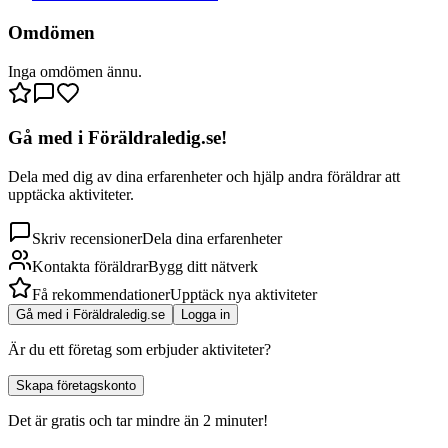
Omdömen
Inga omdömen ännu.
Gå med i Föräldraledig.se!
Dela med dig av dina erfarenheter och hjälp andra föräldrar att
upptäcka aktiviteter.
Skriv recensioner
Dela dina erfarenheter
Kontakta föräldrar
Bygg ditt nätverk
Få rekommendationer
Upptäck nya aktiviteter
Gå med i Föräldraledig.se
Logga in
Är du ett företag som erbjuder aktiviteter?
Skapa företagskonto
Det är gratis och tar mindre än 2 minuter!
+---+
Task to complete: Gather each line in the entries above where the string "föräldrar" is found.

Response below:
Dela med dig av dina erfarenheter och hjälp andra föräldrar att
Kontakta föräldrar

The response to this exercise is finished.